Data entries
════════

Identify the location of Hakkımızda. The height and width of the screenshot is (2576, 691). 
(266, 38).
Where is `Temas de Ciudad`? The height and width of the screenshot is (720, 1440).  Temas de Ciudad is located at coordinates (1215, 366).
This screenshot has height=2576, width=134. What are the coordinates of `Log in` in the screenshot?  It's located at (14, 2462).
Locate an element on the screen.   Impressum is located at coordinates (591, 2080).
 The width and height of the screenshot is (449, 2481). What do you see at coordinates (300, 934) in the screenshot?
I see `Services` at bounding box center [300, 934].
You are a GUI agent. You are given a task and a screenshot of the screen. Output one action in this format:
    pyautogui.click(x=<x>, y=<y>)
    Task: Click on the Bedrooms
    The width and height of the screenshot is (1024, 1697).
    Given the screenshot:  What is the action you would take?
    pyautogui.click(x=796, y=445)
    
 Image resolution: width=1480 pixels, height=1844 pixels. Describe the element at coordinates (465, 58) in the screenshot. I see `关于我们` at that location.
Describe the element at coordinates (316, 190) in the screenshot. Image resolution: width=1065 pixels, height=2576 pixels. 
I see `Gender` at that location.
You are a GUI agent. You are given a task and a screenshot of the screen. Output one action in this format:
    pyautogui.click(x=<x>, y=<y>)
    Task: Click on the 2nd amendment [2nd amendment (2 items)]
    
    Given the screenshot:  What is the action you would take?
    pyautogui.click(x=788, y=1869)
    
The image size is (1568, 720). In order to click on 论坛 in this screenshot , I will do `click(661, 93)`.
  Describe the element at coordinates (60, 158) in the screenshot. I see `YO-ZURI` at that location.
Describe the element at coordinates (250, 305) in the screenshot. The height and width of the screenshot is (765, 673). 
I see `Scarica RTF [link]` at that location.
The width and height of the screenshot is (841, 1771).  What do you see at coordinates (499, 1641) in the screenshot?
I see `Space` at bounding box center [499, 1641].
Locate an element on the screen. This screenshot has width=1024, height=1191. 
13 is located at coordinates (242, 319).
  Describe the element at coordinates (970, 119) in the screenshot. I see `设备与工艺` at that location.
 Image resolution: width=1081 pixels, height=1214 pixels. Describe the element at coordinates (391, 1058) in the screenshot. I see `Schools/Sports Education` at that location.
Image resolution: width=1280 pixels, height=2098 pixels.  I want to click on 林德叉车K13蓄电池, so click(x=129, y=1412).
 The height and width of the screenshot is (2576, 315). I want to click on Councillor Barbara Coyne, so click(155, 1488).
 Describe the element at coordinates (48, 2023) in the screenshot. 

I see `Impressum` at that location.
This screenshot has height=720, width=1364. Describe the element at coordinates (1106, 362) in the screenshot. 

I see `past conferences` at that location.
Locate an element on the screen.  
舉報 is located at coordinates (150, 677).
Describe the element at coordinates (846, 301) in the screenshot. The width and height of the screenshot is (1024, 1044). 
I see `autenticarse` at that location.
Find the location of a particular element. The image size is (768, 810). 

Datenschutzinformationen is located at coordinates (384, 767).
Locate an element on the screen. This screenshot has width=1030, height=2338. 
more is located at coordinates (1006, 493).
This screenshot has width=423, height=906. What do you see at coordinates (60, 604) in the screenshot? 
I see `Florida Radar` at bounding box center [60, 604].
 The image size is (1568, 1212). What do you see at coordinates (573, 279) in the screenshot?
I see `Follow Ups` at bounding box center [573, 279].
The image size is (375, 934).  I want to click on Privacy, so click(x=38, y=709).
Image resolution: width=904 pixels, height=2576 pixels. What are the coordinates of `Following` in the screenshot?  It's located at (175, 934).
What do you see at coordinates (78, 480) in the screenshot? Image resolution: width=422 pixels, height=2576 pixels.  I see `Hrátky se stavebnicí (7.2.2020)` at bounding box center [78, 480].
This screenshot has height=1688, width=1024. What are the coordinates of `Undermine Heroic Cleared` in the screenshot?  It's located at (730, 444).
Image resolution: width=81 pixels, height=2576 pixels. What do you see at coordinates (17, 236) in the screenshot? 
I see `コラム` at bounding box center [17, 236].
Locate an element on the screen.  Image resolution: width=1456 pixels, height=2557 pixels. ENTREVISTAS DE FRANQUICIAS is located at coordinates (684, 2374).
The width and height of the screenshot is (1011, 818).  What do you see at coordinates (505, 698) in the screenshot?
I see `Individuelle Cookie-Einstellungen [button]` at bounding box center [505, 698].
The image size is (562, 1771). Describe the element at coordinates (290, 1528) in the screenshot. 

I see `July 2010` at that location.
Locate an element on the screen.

════════

> [Prompt]:
Looking at the data above, write out exactly the lines that start at the one containing "Find the location" and end at the one containing "The image size is (375, 934)."; include both and nothing beyond.

> [Solution for this task]:
Find the location of a particular element. The image size is (768, 810). 

Datenschutzinformationen is located at coordinates (384, 767).
Locate an element on the screen. This screenshot has width=1030, height=2338. 
more is located at coordinates (1006, 493).
This screenshot has width=423, height=906. What do you see at coordinates (60, 604) in the screenshot? 
I see `Florida Radar` at bounding box center [60, 604].
 The image size is (1568, 1212). What do you see at coordinates (573, 279) in the screenshot?
I see `Follow Ups` at bounding box center [573, 279].
The image size is (375, 934).  I want to click on Privacy, so click(x=38, y=709).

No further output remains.